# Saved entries
········

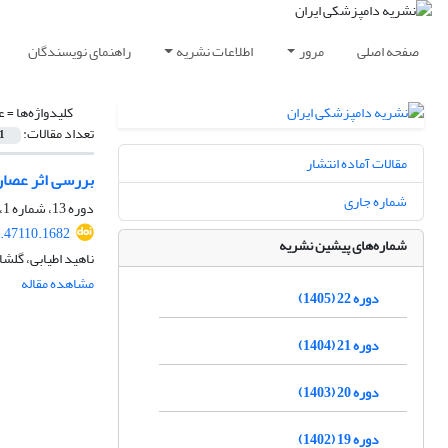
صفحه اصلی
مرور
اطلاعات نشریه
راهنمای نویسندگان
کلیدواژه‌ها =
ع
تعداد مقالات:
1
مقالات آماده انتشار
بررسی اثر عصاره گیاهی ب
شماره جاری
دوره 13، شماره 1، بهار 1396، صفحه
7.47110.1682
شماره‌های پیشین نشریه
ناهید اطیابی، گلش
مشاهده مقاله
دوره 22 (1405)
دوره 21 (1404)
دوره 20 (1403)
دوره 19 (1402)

········

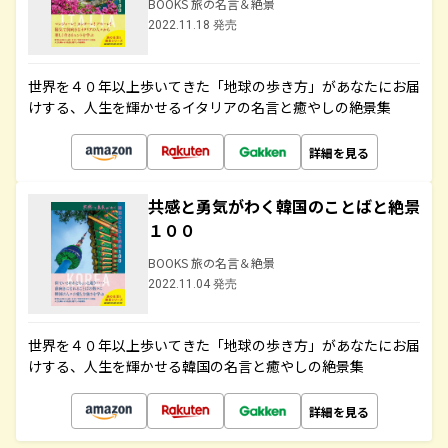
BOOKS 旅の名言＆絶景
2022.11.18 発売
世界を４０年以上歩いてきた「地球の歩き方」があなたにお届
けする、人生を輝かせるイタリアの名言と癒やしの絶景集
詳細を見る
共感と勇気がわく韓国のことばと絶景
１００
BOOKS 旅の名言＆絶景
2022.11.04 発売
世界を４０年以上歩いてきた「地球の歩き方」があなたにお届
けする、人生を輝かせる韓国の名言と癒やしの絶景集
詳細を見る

········

Give back the records above exactly, limited to the lines between the one holding "مقالات آماده انتشار" and the one holding "دوره 19 (1402)", inclusive.

مقالات آماده انتشار
بررسی اثر عصاره گیاهی ب
شماره جاری
دوره 13، شماره 1، بهار 1396، صفحه
7.47110.1682
شماره‌های پیشین نشریه
ناهید اطیابی، گلش
مشاهده مقاله
دوره 22 (1405)
دوره 21 (1404)
دوره 20 (1403)
دوره 19 (1402)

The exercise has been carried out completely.